[Document layout analysis data]

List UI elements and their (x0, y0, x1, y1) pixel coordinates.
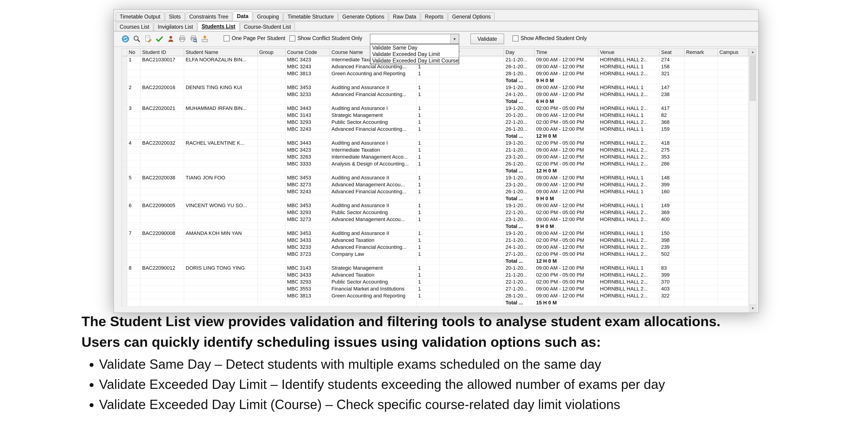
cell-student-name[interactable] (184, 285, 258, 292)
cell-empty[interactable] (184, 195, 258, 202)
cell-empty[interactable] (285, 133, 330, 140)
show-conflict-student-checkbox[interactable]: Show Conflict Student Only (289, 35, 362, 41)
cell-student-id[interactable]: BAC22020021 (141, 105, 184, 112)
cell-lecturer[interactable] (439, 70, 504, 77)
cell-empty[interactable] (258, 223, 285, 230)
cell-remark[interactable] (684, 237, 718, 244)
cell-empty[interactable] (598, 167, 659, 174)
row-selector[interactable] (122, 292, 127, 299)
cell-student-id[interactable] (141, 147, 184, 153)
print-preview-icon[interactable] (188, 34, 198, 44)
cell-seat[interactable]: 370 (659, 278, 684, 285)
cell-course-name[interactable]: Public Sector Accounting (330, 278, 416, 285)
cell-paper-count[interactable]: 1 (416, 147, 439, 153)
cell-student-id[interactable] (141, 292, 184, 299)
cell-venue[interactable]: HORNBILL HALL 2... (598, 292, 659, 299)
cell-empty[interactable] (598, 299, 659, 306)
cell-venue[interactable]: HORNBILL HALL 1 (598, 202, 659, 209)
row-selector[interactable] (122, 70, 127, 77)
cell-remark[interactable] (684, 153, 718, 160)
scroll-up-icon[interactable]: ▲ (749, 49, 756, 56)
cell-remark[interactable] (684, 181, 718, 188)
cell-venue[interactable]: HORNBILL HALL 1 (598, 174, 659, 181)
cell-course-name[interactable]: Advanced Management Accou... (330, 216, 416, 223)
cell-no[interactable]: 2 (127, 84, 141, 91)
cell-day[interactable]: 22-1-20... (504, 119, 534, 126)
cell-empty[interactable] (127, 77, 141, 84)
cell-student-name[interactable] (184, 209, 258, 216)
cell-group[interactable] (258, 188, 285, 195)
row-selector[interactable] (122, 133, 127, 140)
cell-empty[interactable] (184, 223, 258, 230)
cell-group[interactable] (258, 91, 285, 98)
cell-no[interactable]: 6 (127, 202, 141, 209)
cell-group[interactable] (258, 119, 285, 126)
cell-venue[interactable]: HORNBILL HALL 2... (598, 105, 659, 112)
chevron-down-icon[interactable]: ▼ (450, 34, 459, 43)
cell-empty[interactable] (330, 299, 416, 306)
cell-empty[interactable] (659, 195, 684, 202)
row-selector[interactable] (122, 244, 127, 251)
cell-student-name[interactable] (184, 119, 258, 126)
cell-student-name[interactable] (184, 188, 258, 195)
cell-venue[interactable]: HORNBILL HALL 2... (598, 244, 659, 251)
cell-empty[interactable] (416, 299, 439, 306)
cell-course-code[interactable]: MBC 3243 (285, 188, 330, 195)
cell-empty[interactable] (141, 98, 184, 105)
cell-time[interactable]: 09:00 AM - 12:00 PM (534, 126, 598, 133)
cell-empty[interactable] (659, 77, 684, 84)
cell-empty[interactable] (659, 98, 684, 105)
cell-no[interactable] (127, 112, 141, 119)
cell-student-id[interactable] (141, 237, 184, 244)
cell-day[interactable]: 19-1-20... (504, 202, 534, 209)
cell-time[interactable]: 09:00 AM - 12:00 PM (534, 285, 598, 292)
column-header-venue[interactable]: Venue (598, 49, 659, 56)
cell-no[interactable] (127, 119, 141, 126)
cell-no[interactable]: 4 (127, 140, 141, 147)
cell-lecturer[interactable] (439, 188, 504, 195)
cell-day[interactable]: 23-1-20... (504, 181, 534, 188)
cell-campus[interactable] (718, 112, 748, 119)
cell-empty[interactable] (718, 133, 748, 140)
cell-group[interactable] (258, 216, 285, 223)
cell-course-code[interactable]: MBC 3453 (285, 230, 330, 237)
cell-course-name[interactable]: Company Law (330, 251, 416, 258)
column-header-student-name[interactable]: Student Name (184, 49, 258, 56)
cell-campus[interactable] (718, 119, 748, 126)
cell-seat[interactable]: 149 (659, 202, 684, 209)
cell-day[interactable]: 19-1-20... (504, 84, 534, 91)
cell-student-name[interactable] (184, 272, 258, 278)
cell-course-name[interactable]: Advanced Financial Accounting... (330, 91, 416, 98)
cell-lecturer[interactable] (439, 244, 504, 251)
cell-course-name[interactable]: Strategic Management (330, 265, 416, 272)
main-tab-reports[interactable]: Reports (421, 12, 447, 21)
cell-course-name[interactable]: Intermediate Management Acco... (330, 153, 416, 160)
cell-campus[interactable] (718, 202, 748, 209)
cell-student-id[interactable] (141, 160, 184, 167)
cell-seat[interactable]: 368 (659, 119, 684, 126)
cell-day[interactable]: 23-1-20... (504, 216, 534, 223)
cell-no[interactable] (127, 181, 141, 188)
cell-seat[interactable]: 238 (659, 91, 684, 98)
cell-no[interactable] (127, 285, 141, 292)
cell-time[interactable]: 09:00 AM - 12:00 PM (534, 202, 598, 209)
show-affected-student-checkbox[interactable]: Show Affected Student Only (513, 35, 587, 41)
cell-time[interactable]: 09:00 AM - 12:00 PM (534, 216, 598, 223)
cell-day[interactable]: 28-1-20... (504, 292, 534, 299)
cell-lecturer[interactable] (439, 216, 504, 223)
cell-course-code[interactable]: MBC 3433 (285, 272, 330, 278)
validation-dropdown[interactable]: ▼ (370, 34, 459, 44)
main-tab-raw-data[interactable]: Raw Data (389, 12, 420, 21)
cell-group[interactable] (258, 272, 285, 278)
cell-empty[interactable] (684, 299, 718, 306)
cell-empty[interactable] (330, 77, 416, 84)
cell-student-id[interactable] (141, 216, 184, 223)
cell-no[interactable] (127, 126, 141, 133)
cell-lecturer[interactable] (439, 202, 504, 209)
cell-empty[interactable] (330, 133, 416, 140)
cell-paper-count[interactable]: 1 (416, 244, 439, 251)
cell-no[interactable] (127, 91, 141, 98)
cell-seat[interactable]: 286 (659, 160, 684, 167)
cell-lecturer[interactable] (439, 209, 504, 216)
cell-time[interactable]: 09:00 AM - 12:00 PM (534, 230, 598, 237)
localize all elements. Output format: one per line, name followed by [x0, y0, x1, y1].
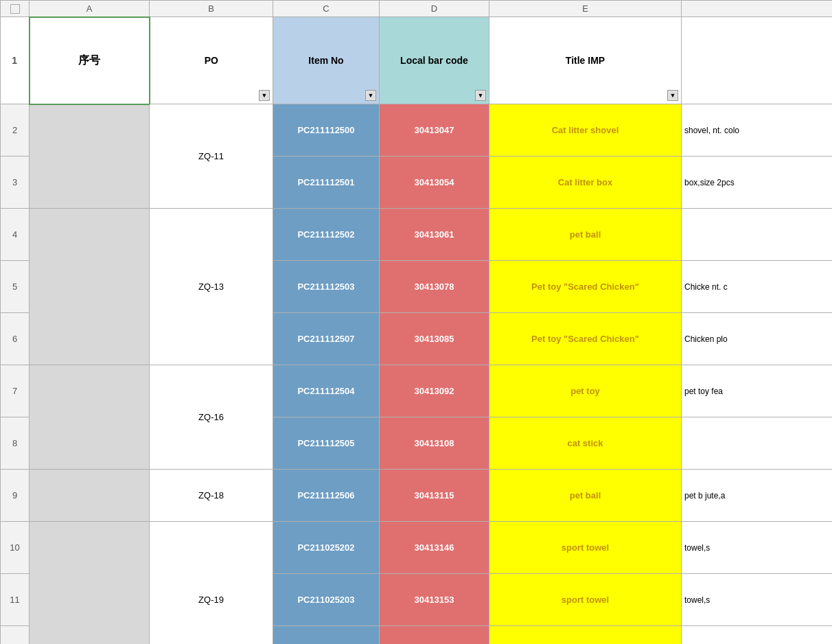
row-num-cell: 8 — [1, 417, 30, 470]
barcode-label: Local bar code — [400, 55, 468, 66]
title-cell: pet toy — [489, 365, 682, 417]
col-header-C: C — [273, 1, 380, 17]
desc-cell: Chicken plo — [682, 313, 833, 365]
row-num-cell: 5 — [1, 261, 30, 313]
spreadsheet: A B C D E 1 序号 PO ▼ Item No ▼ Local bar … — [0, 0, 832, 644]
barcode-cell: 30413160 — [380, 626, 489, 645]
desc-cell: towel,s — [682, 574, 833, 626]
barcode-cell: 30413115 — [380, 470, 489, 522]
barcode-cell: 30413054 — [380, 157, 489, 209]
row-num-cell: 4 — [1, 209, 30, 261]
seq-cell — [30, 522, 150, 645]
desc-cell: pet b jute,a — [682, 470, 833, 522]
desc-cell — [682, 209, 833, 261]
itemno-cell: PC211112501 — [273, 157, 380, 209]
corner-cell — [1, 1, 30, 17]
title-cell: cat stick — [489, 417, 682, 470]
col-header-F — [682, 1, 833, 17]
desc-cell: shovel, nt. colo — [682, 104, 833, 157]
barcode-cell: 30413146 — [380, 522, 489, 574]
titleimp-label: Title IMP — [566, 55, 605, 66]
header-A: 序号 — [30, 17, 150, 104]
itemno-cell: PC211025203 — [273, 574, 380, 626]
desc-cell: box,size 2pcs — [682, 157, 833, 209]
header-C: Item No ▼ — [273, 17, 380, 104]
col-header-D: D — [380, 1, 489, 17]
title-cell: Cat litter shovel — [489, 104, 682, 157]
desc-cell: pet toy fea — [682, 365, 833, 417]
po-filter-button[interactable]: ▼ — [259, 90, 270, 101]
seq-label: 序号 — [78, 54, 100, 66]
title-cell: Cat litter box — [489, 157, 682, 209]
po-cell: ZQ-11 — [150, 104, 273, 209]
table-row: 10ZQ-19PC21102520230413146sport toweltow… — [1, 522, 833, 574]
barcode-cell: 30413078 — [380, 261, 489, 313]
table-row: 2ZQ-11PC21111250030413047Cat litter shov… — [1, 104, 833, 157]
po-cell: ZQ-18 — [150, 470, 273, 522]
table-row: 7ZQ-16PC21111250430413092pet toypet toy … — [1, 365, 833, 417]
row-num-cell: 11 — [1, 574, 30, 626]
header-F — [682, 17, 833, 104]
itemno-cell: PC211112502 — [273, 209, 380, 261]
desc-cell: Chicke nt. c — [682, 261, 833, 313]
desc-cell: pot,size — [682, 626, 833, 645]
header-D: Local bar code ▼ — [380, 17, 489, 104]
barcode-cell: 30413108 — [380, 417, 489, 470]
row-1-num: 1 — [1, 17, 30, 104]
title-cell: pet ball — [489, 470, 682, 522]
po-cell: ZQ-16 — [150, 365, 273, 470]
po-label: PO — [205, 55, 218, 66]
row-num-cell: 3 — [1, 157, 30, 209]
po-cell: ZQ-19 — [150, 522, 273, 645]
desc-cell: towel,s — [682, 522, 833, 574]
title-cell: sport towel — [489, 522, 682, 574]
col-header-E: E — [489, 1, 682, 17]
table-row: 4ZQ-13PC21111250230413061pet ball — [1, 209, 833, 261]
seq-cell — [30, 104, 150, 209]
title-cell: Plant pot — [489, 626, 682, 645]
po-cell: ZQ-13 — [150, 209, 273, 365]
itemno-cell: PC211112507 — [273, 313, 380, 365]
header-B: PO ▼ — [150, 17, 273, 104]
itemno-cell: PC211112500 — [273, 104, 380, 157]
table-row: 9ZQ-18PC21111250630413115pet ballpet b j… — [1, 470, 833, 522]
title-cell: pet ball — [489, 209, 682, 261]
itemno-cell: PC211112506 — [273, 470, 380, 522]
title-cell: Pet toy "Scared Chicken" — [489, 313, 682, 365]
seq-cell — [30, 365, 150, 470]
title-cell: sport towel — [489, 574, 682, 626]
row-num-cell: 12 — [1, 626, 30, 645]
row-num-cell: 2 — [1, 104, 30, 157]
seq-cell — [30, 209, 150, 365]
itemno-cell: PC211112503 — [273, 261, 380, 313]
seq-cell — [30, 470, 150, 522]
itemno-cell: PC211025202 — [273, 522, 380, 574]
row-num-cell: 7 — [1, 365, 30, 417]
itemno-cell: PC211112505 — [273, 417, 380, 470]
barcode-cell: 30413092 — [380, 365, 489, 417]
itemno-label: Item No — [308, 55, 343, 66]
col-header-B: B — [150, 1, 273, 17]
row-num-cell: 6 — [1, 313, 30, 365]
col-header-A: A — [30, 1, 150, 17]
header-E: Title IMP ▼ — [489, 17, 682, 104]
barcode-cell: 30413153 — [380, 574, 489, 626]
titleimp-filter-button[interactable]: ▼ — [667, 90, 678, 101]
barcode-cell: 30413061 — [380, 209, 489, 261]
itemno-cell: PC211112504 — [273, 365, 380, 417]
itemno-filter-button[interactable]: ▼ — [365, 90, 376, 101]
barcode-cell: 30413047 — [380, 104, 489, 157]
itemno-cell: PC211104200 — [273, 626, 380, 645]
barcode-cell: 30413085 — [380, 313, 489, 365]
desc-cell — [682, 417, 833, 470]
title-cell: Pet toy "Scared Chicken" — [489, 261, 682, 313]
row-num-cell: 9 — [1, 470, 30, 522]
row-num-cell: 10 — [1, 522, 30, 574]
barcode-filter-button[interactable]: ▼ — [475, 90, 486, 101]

§ **Required work**
Among the records above, find each line containing the string "shovel" and copy it.

§ **Your response**
desc-cell: shovel, nt. colo — [682, 104, 833, 157]
title-cell: Cat litter shovel — [489, 104, 682, 157]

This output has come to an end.